Monday, January 26, 2015

A Sad Anniversary: The Desecration of Oliver Cromwell's Tomb

From The Wall Street Journal (subscription required) comes this review of Lord Charles Spencer's latest book:

On Jan. 26, 1661, in Westminster Abbey, the tomb of Oliver Cromwell was broken open and his corrupted corpse was removed. Four days later, it was ritually hanged and beheaded at Tyburn before thousands of jeering onlookers. Cromwell’s severed head, encased in an iron cage, was then skewered on a pike and erected before the House of Lords.
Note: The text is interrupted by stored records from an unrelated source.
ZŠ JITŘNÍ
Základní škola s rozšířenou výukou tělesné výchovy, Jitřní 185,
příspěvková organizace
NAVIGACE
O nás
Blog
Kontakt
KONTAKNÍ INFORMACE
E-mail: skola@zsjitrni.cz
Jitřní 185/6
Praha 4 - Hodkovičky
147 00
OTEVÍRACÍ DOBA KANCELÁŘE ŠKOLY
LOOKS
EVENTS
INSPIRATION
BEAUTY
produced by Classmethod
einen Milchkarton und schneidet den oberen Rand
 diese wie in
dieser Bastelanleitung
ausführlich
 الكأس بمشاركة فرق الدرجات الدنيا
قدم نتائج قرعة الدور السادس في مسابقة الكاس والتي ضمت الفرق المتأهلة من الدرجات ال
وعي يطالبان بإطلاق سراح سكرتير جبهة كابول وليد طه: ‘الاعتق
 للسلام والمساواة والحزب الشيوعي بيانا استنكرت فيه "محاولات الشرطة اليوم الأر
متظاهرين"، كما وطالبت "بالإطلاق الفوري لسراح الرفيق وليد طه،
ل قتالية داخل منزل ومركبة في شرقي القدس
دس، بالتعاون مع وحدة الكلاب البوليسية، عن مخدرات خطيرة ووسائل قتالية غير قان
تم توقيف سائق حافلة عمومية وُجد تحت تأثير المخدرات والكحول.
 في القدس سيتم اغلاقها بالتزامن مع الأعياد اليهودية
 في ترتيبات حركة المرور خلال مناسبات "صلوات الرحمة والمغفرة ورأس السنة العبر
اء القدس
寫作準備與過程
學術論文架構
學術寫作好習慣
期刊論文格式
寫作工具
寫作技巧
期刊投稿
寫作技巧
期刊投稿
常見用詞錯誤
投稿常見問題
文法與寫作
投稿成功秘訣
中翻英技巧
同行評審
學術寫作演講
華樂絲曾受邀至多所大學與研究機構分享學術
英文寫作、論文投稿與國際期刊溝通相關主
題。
There it remained for a quarter century—an emblem of the wages of treason.

Nearly three years earlier, Cromwell had been interred with stately pomp. During the English Civil War he had commanded the victorious armies of Parliament against King Charles I. He had engineered the king’s public trial for treason and then his execution in 1649, eventually ruling all of Britain as Lord Protector. But this revolution did not survive his death, and in 1660 the monarchy was restored by the king’s eldest son, Charles II. Oliver Cromwell, once lionized by John Milton himself as “our chief of men,” was now the hated ringleader of the regicides.


There has been a great deal written about Charles I; somewhat less about the men who executed him. These regicides are the subject of Charles Spencer’s “Killers of the King.” The ninth earl Spencer, brother of the late Diana, Princess of Wales, knows a thing or two about monarchy. The sympathies of his book incline against the institution. Perhaps familiarity does breed contempt.

Killers of the King: The Men Who Dared to Execute Charles I is published by Bloomsbury. It's one thing to charge the living with a crime, another thing entirely to desecrate the dead! Of course, the royalists thought of the king's body as a sacred thing that had been violated, so they responded in kind when they had the power. The reviewer, Jeffrey Collins, professor of history at Queen’s University in Kingston, Ontario, offers some corrections and context to Lord Spencer's views:

But this narrative of suffering valor is overdrawn. Mr. Spencer portrays Charles II as a “man of vengeance,” goaded on by royalists “baying for blood.” In truth, prudence and insecurity moved the king to moderate his reprisals. As “Killers of the King” itself demonstrates, the regicides’ worst enemies were their old parliamentary allies. Those who had fought Charles I but had avoided his trial were eager to isolate the regicides and sacrifice them as “scapegoats for half the kingdom.” Many of the regicides were captured by former allies who turned in their captives to prove their own conveniently rediscovered royalism.

This cycle of betrayal was ugly but predictable. The regicides had not represented the popular will. They had purged Parliament of their enemies and summarily dissolved the House of Lords; they were the architects of a military coup. Like most revolutionaries, they postured as a vanguard and sacrificed constitutional order to their own sense of heavenly justice. Charles Spencer captures the sincerity and the conviction of the regicides, but he cannot vindicate the justice of their actions. The regicides killed the king, but they could not kill the monarchy. Our capacity, centuries later, to be fascinated by their story is a measure of their failure.